Segment Start: INPUT MATERIAL

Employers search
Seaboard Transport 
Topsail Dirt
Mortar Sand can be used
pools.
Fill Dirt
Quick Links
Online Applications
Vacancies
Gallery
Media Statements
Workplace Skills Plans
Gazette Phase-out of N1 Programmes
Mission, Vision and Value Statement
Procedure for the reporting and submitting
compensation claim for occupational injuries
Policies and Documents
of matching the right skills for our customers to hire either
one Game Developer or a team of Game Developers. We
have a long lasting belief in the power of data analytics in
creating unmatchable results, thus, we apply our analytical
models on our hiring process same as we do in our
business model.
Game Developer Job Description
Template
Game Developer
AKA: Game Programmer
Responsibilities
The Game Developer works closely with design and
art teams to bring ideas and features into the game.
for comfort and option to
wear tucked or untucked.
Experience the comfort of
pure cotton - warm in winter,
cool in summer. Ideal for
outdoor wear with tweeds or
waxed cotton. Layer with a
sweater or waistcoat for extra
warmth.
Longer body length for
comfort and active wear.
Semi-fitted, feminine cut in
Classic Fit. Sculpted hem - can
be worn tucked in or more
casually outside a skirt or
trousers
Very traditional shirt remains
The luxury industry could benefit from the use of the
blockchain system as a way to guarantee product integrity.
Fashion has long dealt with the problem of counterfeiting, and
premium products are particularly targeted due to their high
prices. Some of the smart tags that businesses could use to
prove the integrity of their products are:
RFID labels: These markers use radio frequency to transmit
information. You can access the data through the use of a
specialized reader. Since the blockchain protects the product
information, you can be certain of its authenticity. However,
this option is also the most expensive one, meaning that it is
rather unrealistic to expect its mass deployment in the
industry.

Segment End: INPUT MATERIAL

▸ WHAT YOU HAVE TO DO:
Reproduce exactly the lines from the one with "Procedure for the reporting and submitting" through the end of the entries above, both ends included.

▸ TASK OUTPUT:
Procedure for the reporting and submitting
compensation claim for occupational injuries
Policies and Documents
of matching the right skills for our customers to hire either
one Game Developer or a team of Game Developers. We
have a long lasting belief in the power of data analytics in
creating unmatchable results, thus, we apply our analytical
models on our hiring process same as we do in our
business model.
Game Developer Job Description
Template
Game Developer
AKA: Game Programmer
Responsibilities
The Game Developer works closely with design and
art teams to bring ideas and features into the game.
for comfort and option to
wear tucked or untucked.
Experience the comfort of
pure cotton - warm in winter,
cool in summer. Ideal for
outdoor wear with tweeds or
waxed cotton. Layer with a
sweater or waistcoat for extra
warmth.
Longer body length for
comfort and active wear.
Semi-fitted, feminine cut in
Classic Fit. Sculpted hem - can
be worn tucked in or more
casually outside a skirt or
trousers
Very traditional shirt remains
The luxury industry could benefit from the use of the
blockchain system as a way to guarantee product integrity.
Fashion has long dealt with the problem of counterfeiting, and
premium products are particularly targeted due to their high
prices. Some of the smart tags that businesses could use to
prove the integrity of their products are:
RFID labels: These markers use radio frequency to transmit
information. You can access the data through the use of a
specialized reader. Since the blockchain protects the product
information, you can be certain of its authenticity. However,
this option is also the most expensive one, meaning that it is
rather unrealistic to expect its mass deployment in the
industry.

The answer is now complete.